I suspect that this sort of person will only pray for an American's soul.  It reads like that false piety one reserves for people one cannot argue with because the complexities of the issue far outstrip anything one's feeble mind can grasp.  This was my reply--not on behalf of the Albertan breeder but on behalf of staying focussed on the main issue:
No need to be jingoistic here. The US can afford to play holier-than-thou since it banned horse slaughter on its own soil yet still sends its horses to abattoirs in Canada and Mexico, or in some cases, abandons its horses by the side of anonymous roads like roadkill. As one US auctioneer said in the Channel 13 report from Indiana when questioned about auction horses being transported to Canada for slaughter: “that’s another country. I have nothing to say about what’s done in another country".  A minor but deadly hypocrisy there, don’t you think? And Canada and Mexico play lapdog to the US’ preening of its morality–all the worse for them. The heinousness of horse slaughter transcends national boundaries: we’re all guilty so don’t make it about national loyalties. It’s about horses abandoned, transported and eviscerated alive, or left to languish until death is their only reprieve. It’s about them.

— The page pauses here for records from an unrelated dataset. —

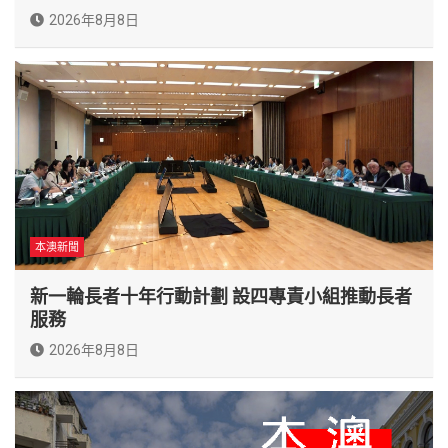
2026年8月8日
本澳新聞
新一輪長者十年行動計劃 設四專責小組推動長者
服務
2026年8月8日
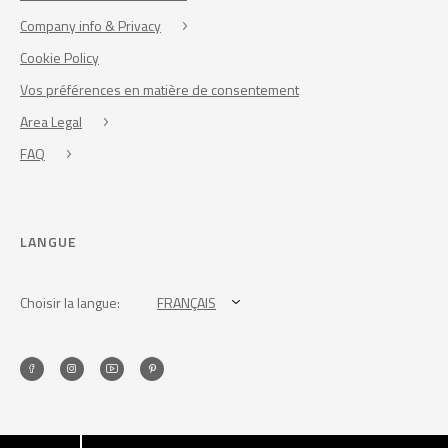
Company info & Privacy
Cookie Policy
Vos préférences en matière de consentement
Area Legal
FAQ
LANGUE
Choisir la langue:
FRANÇAIS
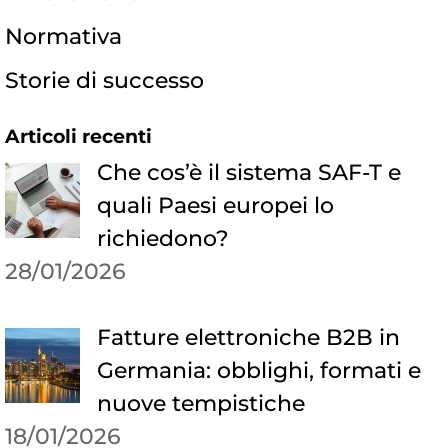
Normativa
Storie di successo
Articoli recenti
Che cos’è il sistema SAF-T e
quali Paesi europei lo
richiedono?
28/01/2026
Fatture elettroniche B2B in
Germania: obblighi, formati e
nuove tempistiche
18/01/2026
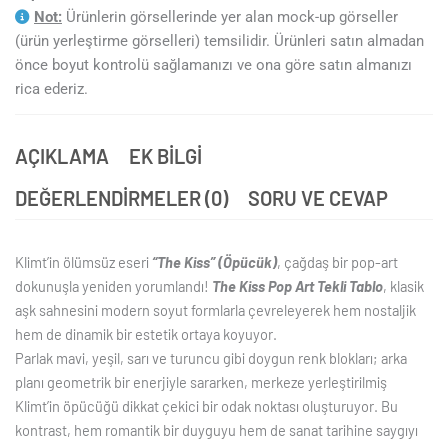
Not:
Ürünlerin görsellerinde yer alan mock-up görseller
(ürün yerleştirme görselleri) temsilidir. Ürünleri satın almadan
önce boyut kontrolü sağlamanızı ve ona göre satın almanızı
rica ederiz.
AÇIKLAMA
EK BILGI
DEĞERLENDIRMELER (0)
SORU VE CEVAP
Klimt’in ölümsüz eseri
“The Kiss” (Öpücük)
, çağdaş bir pop-art
dokunuşla yeniden yorumlandı!
The Kiss Pop Art Tekli Tablo
, klasik
aşk sahnesini modern soyut formlarla çevreleyerek hem nostaljik
hem de dinamik bir estetik ortaya koyuyor.
Parlak mavi, yeşil, sarı ve turuncu gibi doygun renk blokları; arka
planı geometrik bir enerjiyle sararken, merkeze yerleştirilmiş
Klimt’in öpücüğü dikkat çekici bir odak noktası oluşturuyor. Bu
kontrast, hem romantik bir duyguyu hem de sanat tarihine saygıyı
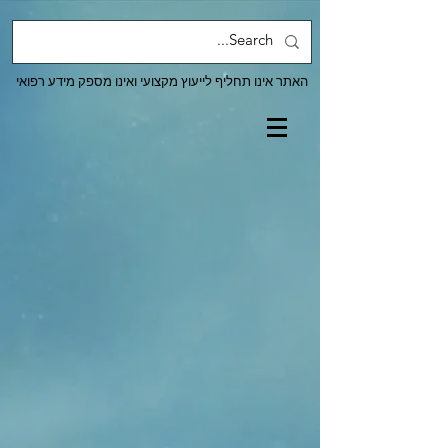
האתר אינו תחליף לייעוץ מקצועי ואינו מספק מידע רפואי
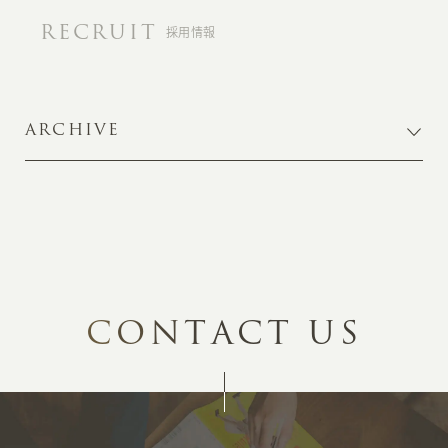
RECRUIT
採用情報
ARCHIVE
C
O
N
T
A
C
T
U
S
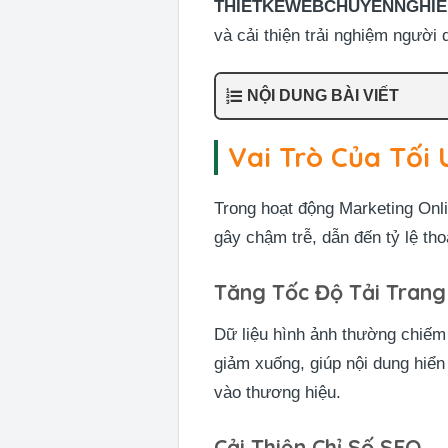
THIETKEWEBCHUYENNGHIE
và cải thiện trải nghiệm người 
NỘI DUNG BÀI VIẾT
Vai Trò Của Tối 
Trong hoạt động Marketing Onl
gây chậm trễ, dẫn đến tỷ lệ th
Tăng Tốc Độ Tải Tran
Dữ liệu hình ảnh thường chiếm
giảm xuống, giúp nội dung hiển
vào thương hiệu.
Cải Thiện Chỉ Số SEO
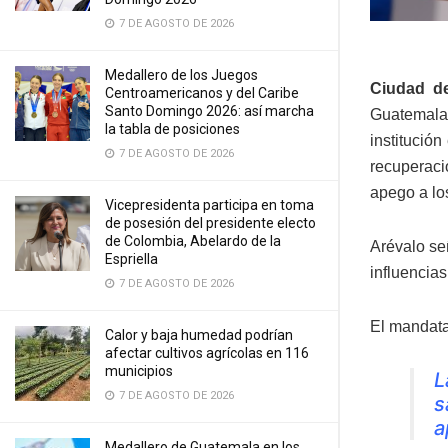
7 DE AGOSTO DE 2026
Medallero de los Juegos
Ciudad d
Centroamericanos y del Caribe
Santo Domingo 2026: así marcha
Guatemala
la tabla de posiciones
institució
7 DE AGOSTO DE 2026
recuperaci
apego a lo
Vicepresidenta participa en toma
de posesión del presidente electo
de Colombia, Abelardo de la
Arévalo se
Espriella
influencias
7 DE AGOSTO DE 2026
El mandata
Calor y baja humedad podrían
afectar cultivos agrícolas en 116
municipios
L
7 DE AGOSTO DE 2026
s
a
Medallero de Guatemala en los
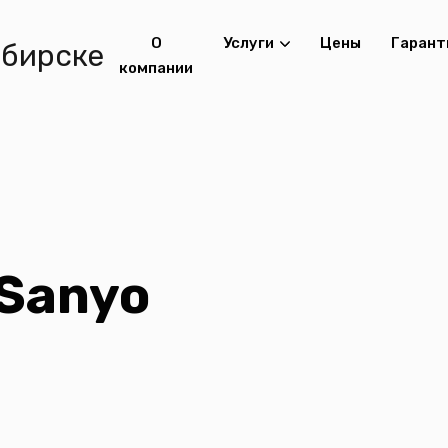
О
Услуги
Цены
Гарант
компании
Sanyo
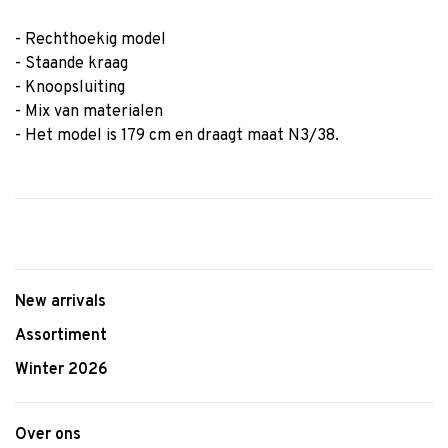
- Rechthoekig model
- Staande kraag
- Knoopsluiting
- Mix van materialen
- Het model is 179 cm en draagt maat N3/38.
New arrivals
Assortiment
Winter 2026
Over ons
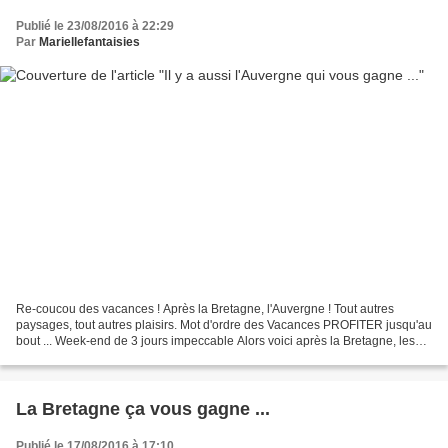
Publié le 23/08/2016 à 22:29
Par
Mariellefantaisies
Re-coucou des vacances ! Après la Bretagne, l'Auvergne ! Tout autres
paysages, tout autres plaisirs. Mot d'ordre des Vacances PROFITER jusqu'au
bout ... Week-end de 3 jours impeccable Alors voici après la Bretagne, les
cartes postales de l'Auvergne ......
La Bretagne ça vous gagne ...
Publié le 17/08/2016 à 17:10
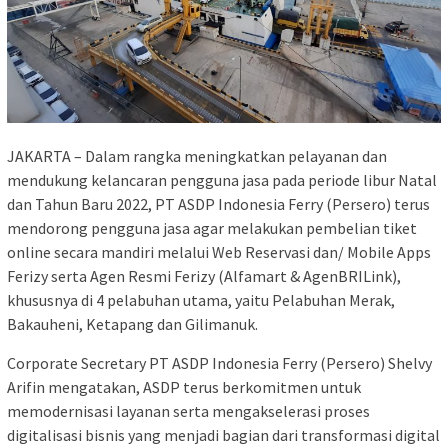
JAKARTA – Dalam rangka meningkatkan pelayanan dan
mendukung kelancaran pengguna jasa pada periode libur Natal
dan Tahun Baru 2022, PT ASDP Indonesia Ferry (Persero) terus
mendorong pengguna jasa agar melakukan pembelian tiket
online secara mandiri melalui Web Reservasi dan/ Mobile Apps
Ferizy serta Agen Resmi Ferizy (Alfamart & AgenBRILink),
khususnya di 4 pelabuhan utama, yaitu Pelabuhan Merak,
Bakauheni, Ketapang dan Gilimanuk.
Corporate Secretary PT ASDP Indonesia Ferry (Persero) Shelvy
Arifin mengatakan, ASDP terus berkomitmen untuk
memodernisasi layanan serta mengakselerasi proses
digitalisasi bisnis yang menjadi bagian dari transformasi digital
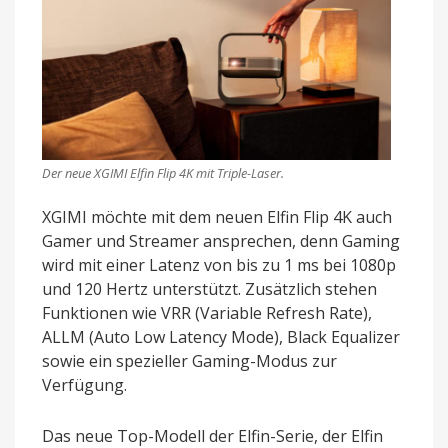
Der neue XGIMI Elfin Flip 4K mit Triple-Laser.
XGIMI möchte mit dem neuen Elfin Flip 4K auch
Gamer und Streamer ansprechen, denn Gaming
wird mit einer Latenz von bis zu 1 ms bei 1080p
und 120 Hertz unterstützt. Zusätzlich stehen
Funktionen wie VRR (Variable Refresh Rate),
ALLM (Auto Low Latency Mode), Black Equalizer
sowie ein spezieller Gaming-Modus zur
Verfügung.
Das neue Top-Modell der Elfin-Serie, der Elfin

Btw, that channel 13 Indianapolis report is one of the most balanced and most thorough I've ever seen.   There were many other replies to the Albertan breeder which were civil, factual, based on their own experiences as breeders, and--yes, angry and disgusted--but nothing like the silly petulance of the above which didn't even address the issue(s).  I learned a lot about breeding from them and nothing at all from the prayerful poster.